_Material for this exercise_
========================
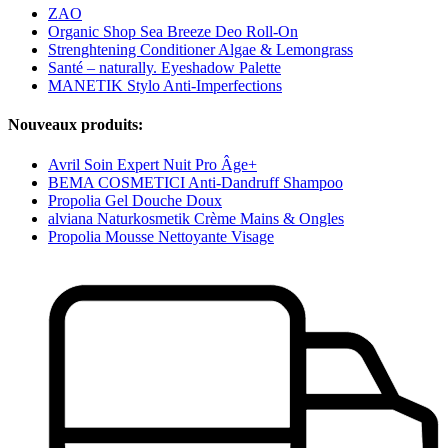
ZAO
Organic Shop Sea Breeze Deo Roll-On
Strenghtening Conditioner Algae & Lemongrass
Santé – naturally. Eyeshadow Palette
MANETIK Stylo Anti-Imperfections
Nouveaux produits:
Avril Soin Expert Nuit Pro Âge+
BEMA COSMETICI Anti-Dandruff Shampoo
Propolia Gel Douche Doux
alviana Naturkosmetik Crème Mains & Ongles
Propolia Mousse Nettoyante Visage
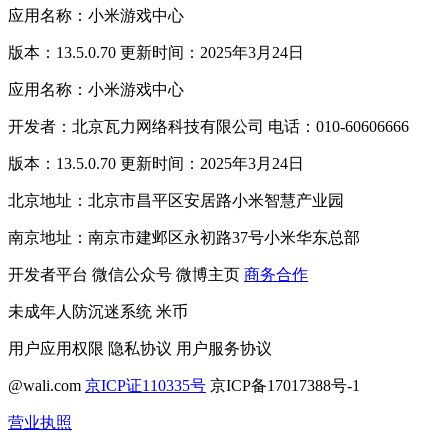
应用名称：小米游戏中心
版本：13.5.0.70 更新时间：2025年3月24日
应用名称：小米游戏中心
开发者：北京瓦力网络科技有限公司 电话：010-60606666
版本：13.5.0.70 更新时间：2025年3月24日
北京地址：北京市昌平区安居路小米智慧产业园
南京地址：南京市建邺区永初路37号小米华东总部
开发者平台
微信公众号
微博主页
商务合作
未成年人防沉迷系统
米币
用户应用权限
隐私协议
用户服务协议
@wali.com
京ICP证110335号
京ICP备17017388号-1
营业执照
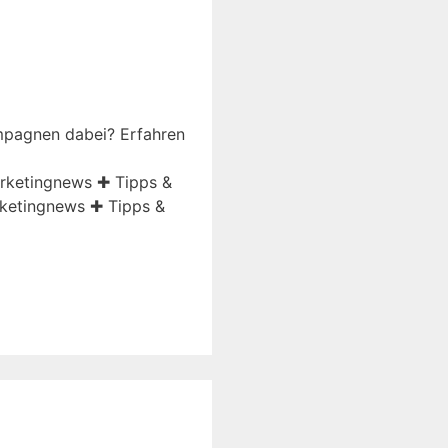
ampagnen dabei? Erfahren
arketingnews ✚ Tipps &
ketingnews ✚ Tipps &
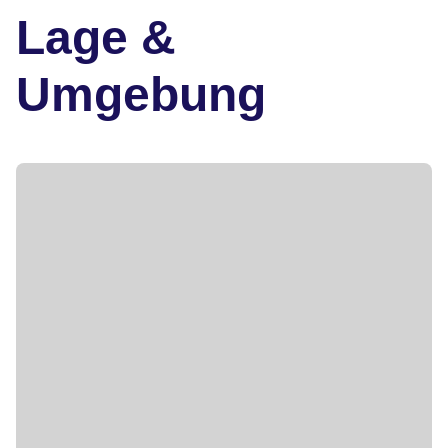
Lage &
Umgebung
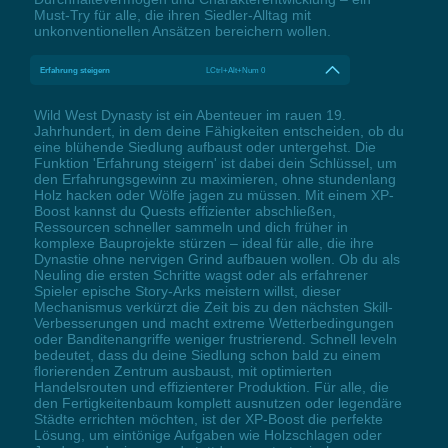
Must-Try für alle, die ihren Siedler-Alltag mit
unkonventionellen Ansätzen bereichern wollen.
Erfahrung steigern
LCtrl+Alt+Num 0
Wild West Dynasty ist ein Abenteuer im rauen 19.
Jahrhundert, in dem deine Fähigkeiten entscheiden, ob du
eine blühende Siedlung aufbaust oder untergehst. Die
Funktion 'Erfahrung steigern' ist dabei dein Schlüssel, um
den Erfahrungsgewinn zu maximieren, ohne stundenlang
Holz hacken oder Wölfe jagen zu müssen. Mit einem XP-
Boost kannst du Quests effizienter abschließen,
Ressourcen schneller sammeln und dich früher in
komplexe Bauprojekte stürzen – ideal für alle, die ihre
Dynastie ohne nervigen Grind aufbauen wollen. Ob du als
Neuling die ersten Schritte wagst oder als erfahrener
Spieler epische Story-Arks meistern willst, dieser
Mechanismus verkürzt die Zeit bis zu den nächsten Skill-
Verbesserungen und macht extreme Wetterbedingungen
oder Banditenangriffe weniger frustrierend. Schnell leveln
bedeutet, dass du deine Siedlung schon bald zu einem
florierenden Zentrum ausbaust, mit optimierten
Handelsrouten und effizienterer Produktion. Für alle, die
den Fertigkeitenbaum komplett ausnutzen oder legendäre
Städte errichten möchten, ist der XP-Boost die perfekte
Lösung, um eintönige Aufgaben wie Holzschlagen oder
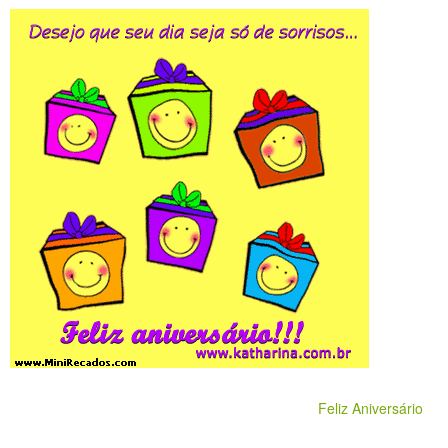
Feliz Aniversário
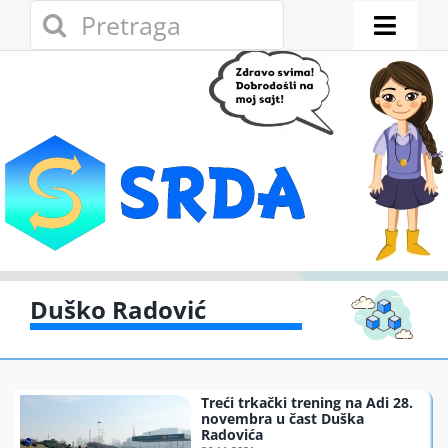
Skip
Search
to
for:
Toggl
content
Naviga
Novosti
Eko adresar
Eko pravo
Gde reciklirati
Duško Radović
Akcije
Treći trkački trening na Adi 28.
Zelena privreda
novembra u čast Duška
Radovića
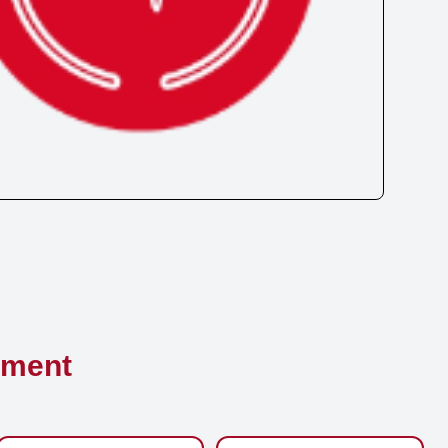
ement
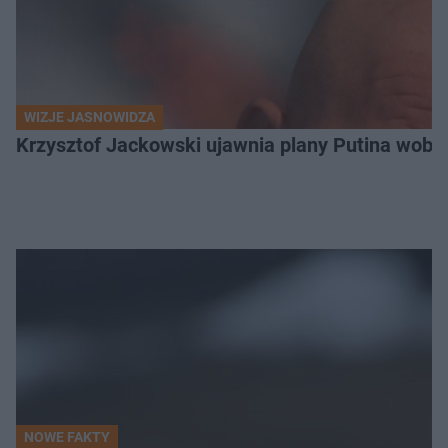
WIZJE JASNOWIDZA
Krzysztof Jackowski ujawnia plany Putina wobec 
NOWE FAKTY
========================
_Exercise aim_
Using the entries above, repeat exactly the lines from the one with "南京地址：南京市建邺区永初路37号小米华东总部" to the one with "eine blühende Siedlung", both included, and leave the pictures behind.

_Output below_
南京地址：南京市建邺区永初路37号小米华东总部
开发者平台
微信公众号
微博主页
商务合作
未成年人防沉迷系统
米币
用户应用权限
隐私协议
用户服务协议
@wali.com
京ICP证110335号
京ICP备17017388号-1
营业执照
ampagnen dabei? Erfahren
arketingnews ✚ Tipps &
ketingnews ✚ Tipps &
Lage &
Umgebung
Must-Try für alle, die ihren Siedler-Alltag mit
unkonventionellen Ansätzen bereichern wollen.
Erfahrung steigern
LCtrl+Alt+Num 0
Wild West Dynasty ist ein Abenteuer im rauen 19.
Jahrhundert, in dem deine Fähigkeiten entscheiden, ob du
eine blühende Siedlung aufbaust oder untergehst. Die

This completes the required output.